Selama ini hujan
adalah musuh besar ku. Aku benci hujan. Aku benci, karena ia membuat rindu
kepada ibu, rindu yang tak terlukiskan. Hujan mengajakku untuk menguraikan air
mata, kerena rindu. Itu yang aku benci.
Memoriku tentang
hujan adalah ketika aku dipangku ibu. Aku tak ingan pasti kapan momen itu
terjadi. Tapi ketika mata ku tutup, merenungkan kembali apa yang pernah terjadi
saat hujan turun, hanya ada wajah ibu. Wajah ibu ku tercinta yang kutinggalkan,
demi meraih cita-cita.
Dulu, waktu
kecil, aku masih anak manja. Anak yang setiap kali meminta harus dituruti.
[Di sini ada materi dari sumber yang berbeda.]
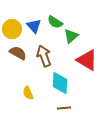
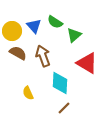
yellow circle: moved 2 px down
green triangle: moved 3 px right, 1 px up
brown arrow: moved 1 px left
red triangle: moved 3 px down
brown line: rotated 40 degrees counterclockwise
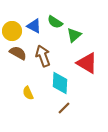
blue triangle: rotated 21 degrees counterclockwise
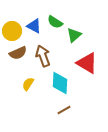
brown semicircle: rotated 126 degrees clockwise
yellow semicircle: moved 9 px up; rotated 56 degrees clockwise
brown line: moved 2 px down; rotated 16 degrees clockwise
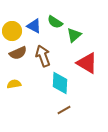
yellow semicircle: moved 14 px left; rotated 48 degrees clockwise
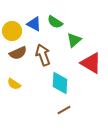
blue triangle: moved 2 px up
green triangle: moved 5 px down
brown arrow: moved 1 px up
red triangle: moved 4 px right
yellow semicircle: rotated 136 degrees counterclockwise
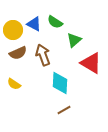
yellow circle: moved 1 px right, 1 px up
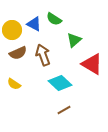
green semicircle: moved 1 px left, 3 px up
yellow circle: moved 1 px left
red triangle: moved 1 px right, 1 px down
cyan diamond: rotated 50 degrees counterclockwise
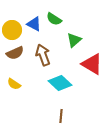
brown semicircle: moved 3 px left
brown line: moved 3 px left, 6 px down; rotated 56 degrees counterclockwise
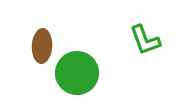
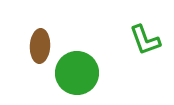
brown ellipse: moved 2 px left
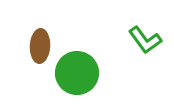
green L-shape: rotated 16 degrees counterclockwise
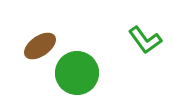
brown ellipse: rotated 52 degrees clockwise
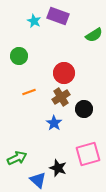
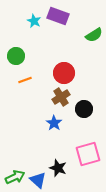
green circle: moved 3 px left
orange line: moved 4 px left, 12 px up
green arrow: moved 2 px left, 19 px down
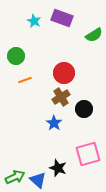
purple rectangle: moved 4 px right, 2 px down
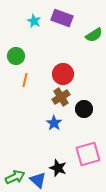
red circle: moved 1 px left, 1 px down
orange line: rotated 56 degrees counterclockwise
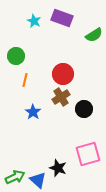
blue star: moved 21 px left, 11 px up
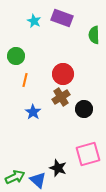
green semicircle: rotated 120 degrees clockwise
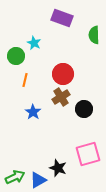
cyan star: moved 22 px down
blue triangle: rotated 48 degrees clockwise
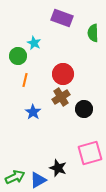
green semicircle: moved 1 px left, 2 px up
green circle: moved 2 px right
pink square: moved 2 px right, 1 px up
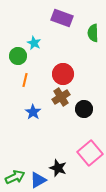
pink square: rotated 25 degrees counterclockwise
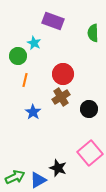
purple rectangle: moved 9 px left, 3 px down
black circle: moved 5 px right
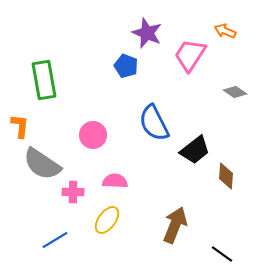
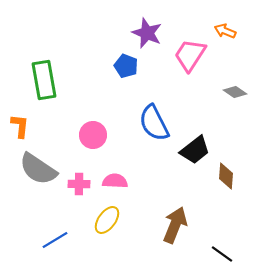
gray semicircle: moved 4 px left, 5 px down
pink cross: moved 6 px right, 8 px up
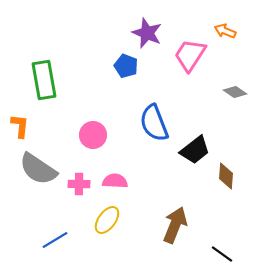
blue semicircle: rotated 6 degrees clockwise
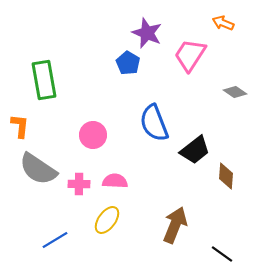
orange arrow: moved 2 px left, 8 px up
blue pentagon: moved 2 px right, 3 px up; rotated 10 degrees clockwise
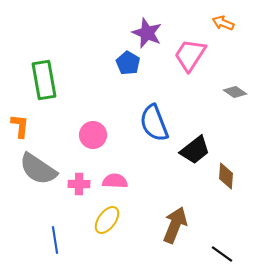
blue line: rotated 68 degrees counterclockwise
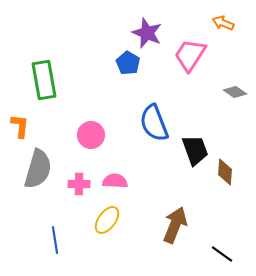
pink circle: moved 2 px left
black trapezoid: rotated 72 degrees counterclockwise
gray semicircle: rotated 108 degrees counterclockwise
brown diamond: moved 1 px left, 4 px up
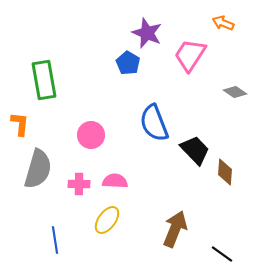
orange L-shape: moved 2 px up
black trapezoid: rotated 24 degrees counterclockwise
brown arrow: moved 4 px down
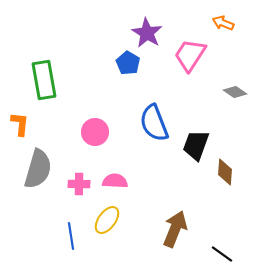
purple star: rotated 8 degrees clockwise
pink circle: moved 4 px right, 3 px up
black trapezoid: moved 1 px right, 5 px up; rotated 116 degrees counterclockwise
blue line: moved 16 px right, 4 px up
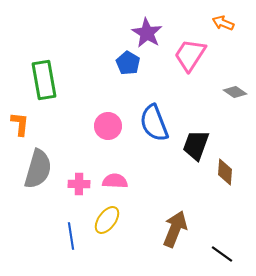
pink circle: moved 13 px right, 6 px up
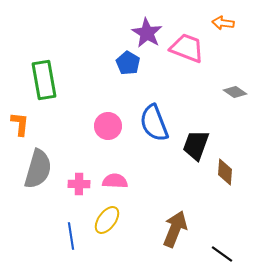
orange arrow: rotated 15 degrees counterclockwise
pink trapezoid: moved 3 px left, 7 px up; rotated 78 degrees clockwise
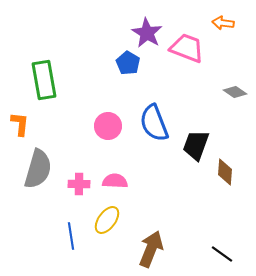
brown arrow: moved 24 px left, 20 px down
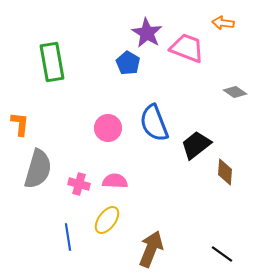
green rectangle: moved 8 px right, 18 px up
pink circle: moved 2 px down
black trapezoid: rotated 32 degrees clockwise
pink cross: rotated 15 degrees clockwise
blue line: moved 3 px left, 1 px down
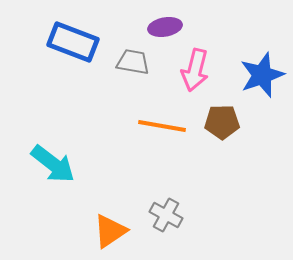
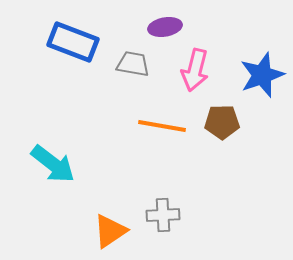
gray trapezoid: moved 2 px down
gray cross: moved 3 px left; rotated 32 degrees counterclockwise
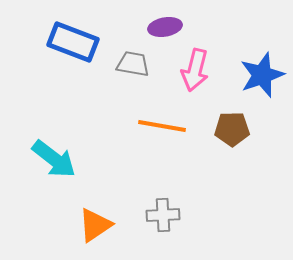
brown pentagon: moved 10 px right, 7 px down
cyan arrow: moved 1 px right, 5 px up
orange triangle: moved 15 px left, 6 px up
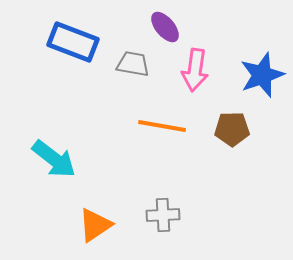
purple ellipse: rotated 60 degrees clockwise
pink arrow: rotated 6 degrees counterclockwise
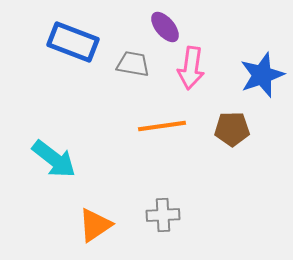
pink arrow: moved 4 px left, 2 px up
orange line: rotated 18 degrees counterclockwise
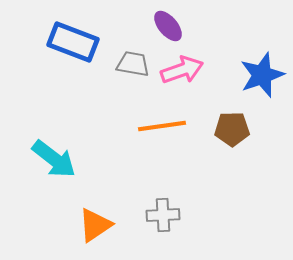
purple ellipse: moved 3 px right, 1 px up
pink arrow: moved 9 px left, 2 px down; rotated 117 degrees counterclockwise
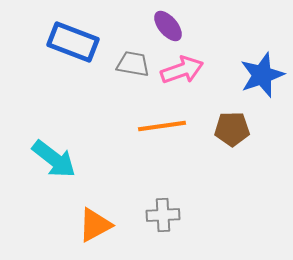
orange triangle: rotated 6 degrees clockwise
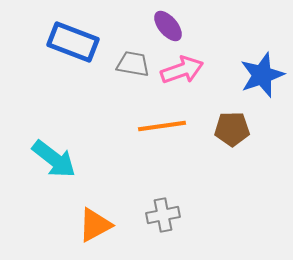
gray cross: rotated 8 degrees counterclockwise
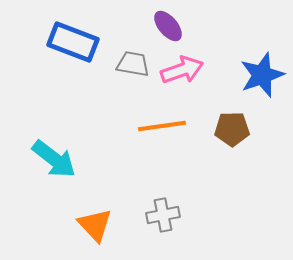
orange triangle: rotated 45 degrees counterclockwise
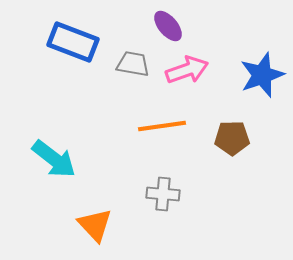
pink arrow: moved 5 px right
brown pentagon: moved 9 px down
gray cross: moved 21 px up; rotated 16 degrees clockwise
Kalau tidak, maka aku akan mengeluarkan jurus andalanku, 'menangis
sejadi-jadinya.' Begitu juga ketika ibu, pada suatu waktu kebetulan harus pergi
ke satu pesta pernikahan, yang tidak mungkin atau terlalu ribet kalau harus
membawaku. Demi untuk dibawa aku menangis sejadi-jadinya. Mengingat masa kecil
itu, sungguh tidak mungkin aku bisa merantau tanpa pulang bertahun-tahun
seperti sekarang ini.
Dulu ibu sering
mengakaliku dengan uang jajang atau oleh-oleh, demi tidak ikut dengannya
menghadiri undangan. Mungkin aku adalah anak yang bandel sehingga terlalu ribet
untuk dibawa-bawa. Atau juga, mungkin aku tipe anak yang tidak bisa melihat
sesuatu. Ketika melihat satu hal yang aku suka, maka benda itu harus dibeli.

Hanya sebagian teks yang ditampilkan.